> **What the exercise asks**: Transcribe each entry in full, and leave the images out.

> **Extracted entries**:
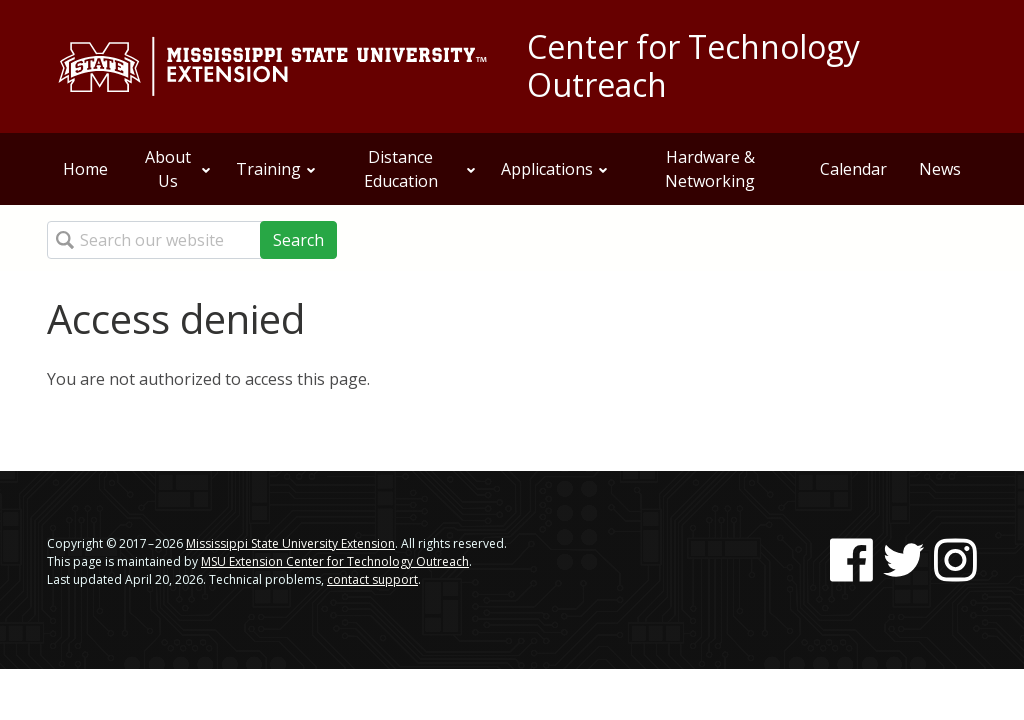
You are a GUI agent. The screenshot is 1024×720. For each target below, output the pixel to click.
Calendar (853, 169)
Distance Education (420, 169)
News (940, 169)
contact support (372, 579)
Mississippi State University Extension (290, 543)
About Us (178, 169)
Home (85, 169)
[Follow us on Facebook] (851, 560)
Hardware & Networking (710, 169)
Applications (555, 169)
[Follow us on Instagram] (955, 560)
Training (276, 169)
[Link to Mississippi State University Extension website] (272, 66)
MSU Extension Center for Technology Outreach (335, 561)
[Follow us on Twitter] (903, 560)
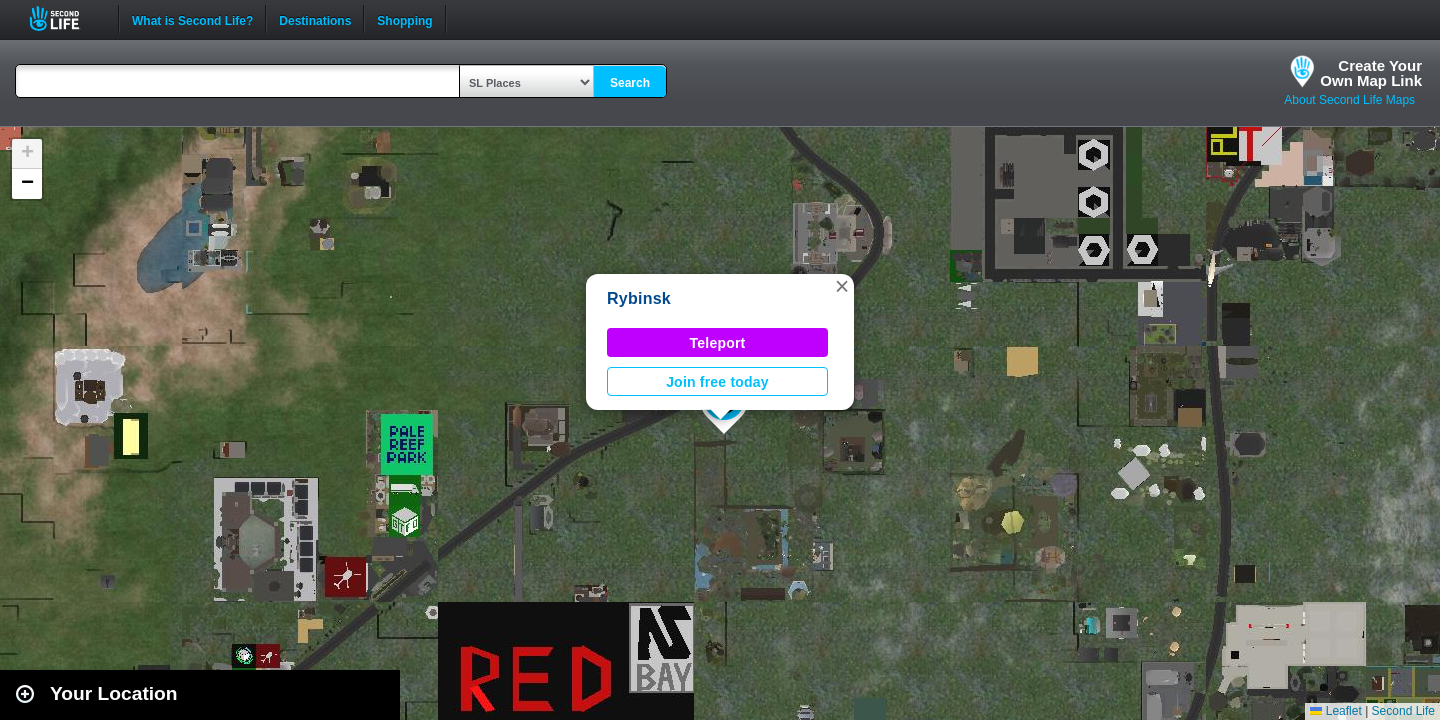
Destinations (315, 19)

> **Result of this task**:
You are a GUI agent. The screenshot is 1024×720. For each target below, output the pixel to click.
Calendar (853, 169)
Distance Education (420, 169)
News (940, 169)
contact support (372, 579)
Mississippi State University Extension (290, 543)
About Us (178, 169)
Home (85, 169)
[Follow us on Facebook] (851, 560)
Hardware & Networking (710, 169)
Applications (555, 169)
[Follow us on Instagram] (955, 560)
Training (276, 169)
[Link to Mississippi State University Extension website] (272, 66)
MSU Extension Center for Technology Outreach (335, 561)
[Follow us on Twitter] (903, 560)
Destinations (315, 19)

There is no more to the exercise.